Al respecto, un interesante artículo escrito por Eleazar Silva en «El Pueblo» indica su percepción en cuanto a la causalidad del éxito salteño.
Silva se pregunta ¿la selección va transformando el fútbol «guerrero» de Salto?
De tantos años en el tiempo, el fútbol salteño se posicionaba en un concepto básico a partir de quienes lo definían. Y acaso una palabra, por sobre todas, para tornar elocuente su actitud en la cancha: guerrero. Más allá de algunas piezas fulgurantes desde lo técnico a lo intelectual, este fútbol pareció apropiarse del temperamento y de los fuegos espirituales, para alcanzar algún rédito consagratorio.
Si se repasa la historia de las selecciones de mayores de Salto, las conquistas han sido aisladas. Solo de vez en cuando, llegar a la cima fue propósito, mientras que las décadas de los 80 y 90, a todas luces escuálidas. El Salto Campeón en 1982 y el Salto Campeón en 1994. Décadas consumidas, en medio de la desolación de la derrota enquistada.
El fútbol de Salto, no dejaba de exponer el repertorio limitado a la hora de JUGAR, mientras que el METER, pareció incrustarse en la realidad de los hechos. Y los hechos no siempre se convirtieron en aliados de los sueños.

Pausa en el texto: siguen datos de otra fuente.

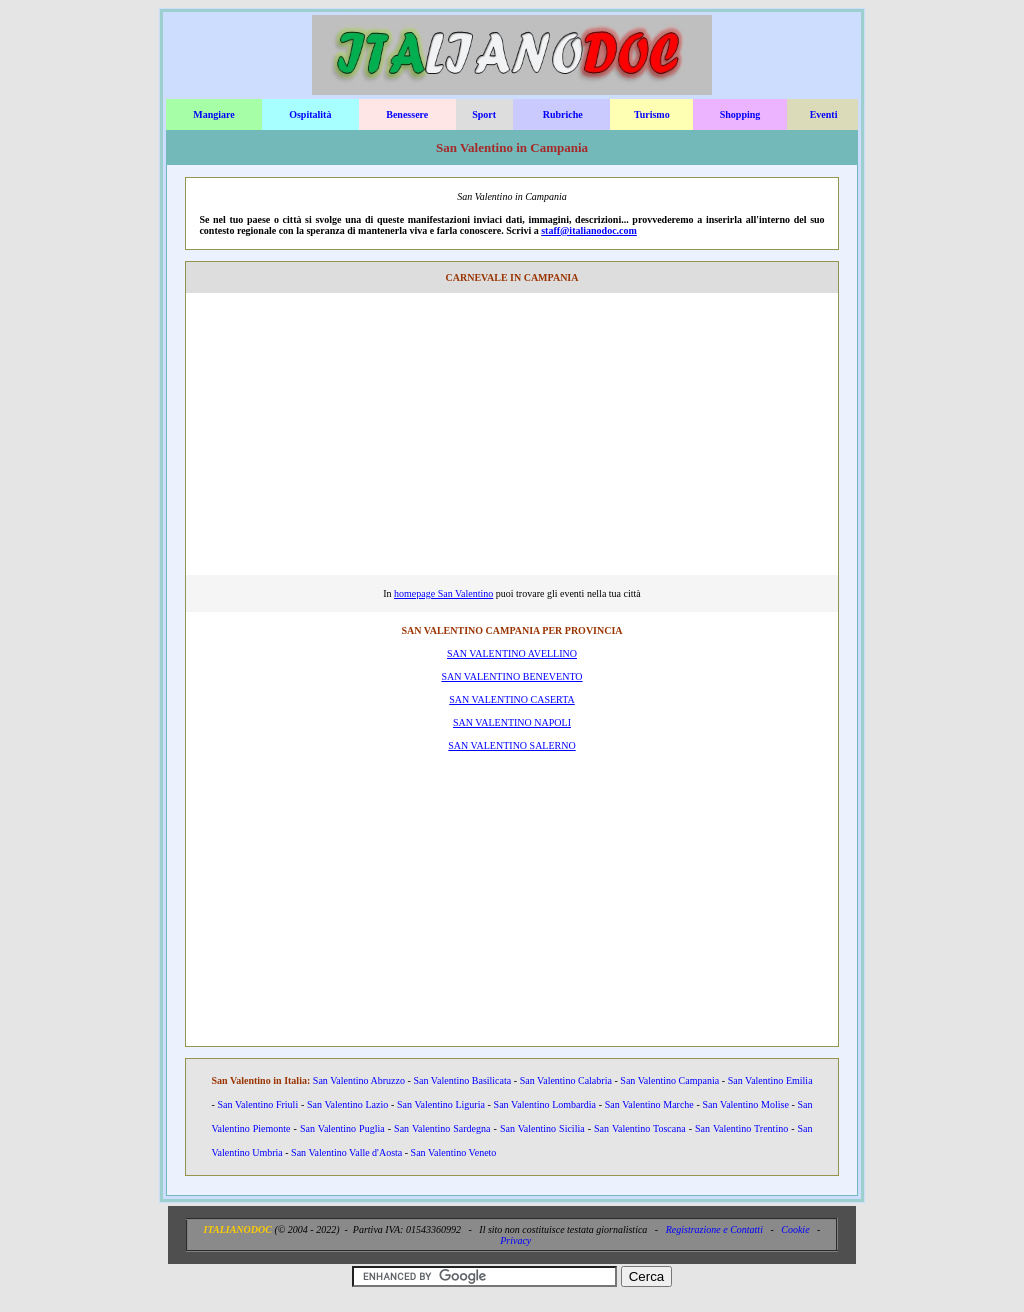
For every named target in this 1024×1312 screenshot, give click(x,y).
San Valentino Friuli (257, 1104)
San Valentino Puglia (342, 1128)
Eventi (824, 114)
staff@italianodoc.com (589, 230)
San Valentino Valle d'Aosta (346, 1152)
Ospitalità (310, 114)
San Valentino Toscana (640, 1128)
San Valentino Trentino (741, 1128)
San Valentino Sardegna (442, 1128)
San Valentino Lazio (347, 1104)
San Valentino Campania (669, 1080)
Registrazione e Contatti (714, 1229)
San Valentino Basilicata (462, 1080)
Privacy (515, 1240)
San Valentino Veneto (454, 1152)
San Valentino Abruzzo (359, 1080)
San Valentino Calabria (566, 1080)
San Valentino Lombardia (545, 1104)
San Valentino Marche (649, 1104)
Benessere (407, 114)
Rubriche (563, 114)
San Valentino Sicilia (542, 1128)
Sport (484, 114)
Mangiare (213, 114)
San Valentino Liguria (441, 1104)
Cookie (795, 1229)
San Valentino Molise (746, 1104)
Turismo (652, 114)
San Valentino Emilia (770, 1080)
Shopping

Más de una temporada, con los sueños aterrizando, inertes.
LA VIDA QUE VA CAMBIANDO….¿Y ESTE FÚTBOL TAMBIÉN?
De última nomás, los casos de Ramón Rivas (mayores), Jorge Noboa (Sub 18) y Sergio Ramos (Sub 15), algo más que señales en la introducción y práctica de argumentos, que escasa relación tienen con aquella impronta del «fútbol guerrero».
Las tres selecciones, sin ir más lejos, se alejan de la tradición y la prioridad primero que todo, es el respeto hacia la pelota, evitar el desprecio de la idea más o menos estética e igualmente eficaz. Las estrategas parecen coincidir en una saludable tendencia a «modernizar» el fútbol salteño DESDE LA SELECCIÓN y en verdad, el producto rentabilizó.
No se es campeón en las tres categorías, solo exponiendo el corazón bizarro y la energía combativa. Salto ha prevalecido, justamente, POR JUGAR MEJOR. Y desde esa llana expresión, bien a la medida del entendimiento, es posible captar el paladar de los técnicos y sobre todo, LA IDENTIFICACIÓN DE LOS JUGADORES a partir del objetivo.
Cuando en la selección de mayores se ha podido descubrir un pelotazo sin destino elaborado, el impacto visual surge. En cierta medida, de dos años a esta parte, nos hemos habituado a una línea argumental, que dista de aquellos combinados que solían escudarse en el «vamo y vamo», consecuencia inevitable de un mandato: más correr que pensar.
DESDE LA CONVICCIÓN
Las selecciones salteñas, fueron distinguiendo un poder superior, a partir de una mecánica vital. ¿Cómo renegar de los Preparadores Físicos de las tres selecciones? Salto no solo es campeón desde la técnica y el concepto, es igualmente DESDE LA APTITUD ATLÉTICA-FÍSICA.
Que quede claro: para los rivales, fue siendo un cuesta arriba sostener el ritmo de Salto o bancarle la continuidad de movimientos.
En el plano individual, un caso notable es el de Fabio Rondán, toda una topadora bajando y subiendo, mientras cabe preguntarse cuantos piques de Alexander Píriz en todo el campeonato, más ese final de no creer por Javier Gómez.
Salto es el campeón desde una convicción básica. Pero sobre todo, a partir de una coherencia en el pensamiento de cada uno y en el sentido estricto de ejecución.
Que quede en claro: teoría y práctica. Las selecciones no someten el estímulo del temperamento, de la rebeldía bien entendida, pero la prioridad se ha vuelto JUGAR PARA GANAR. Jugar desde la jerarquía superior, cuando el control de la pelota surge y el operativo de construcción gana espacios. Aquella guerrera tradición se va cayendo por la banquina, mientras pasa a relucir un guión a favor del fútbol-fútbol.
El fútbol que no pretende apartarse de la saludable pretensión de jugar para vencer. El abanico se amplió. Generosamente.
Y no por una cuestión de soplido circunstancial. Más bien, desde el compromiso.
O desde la certeza misma. La rescatable certeza.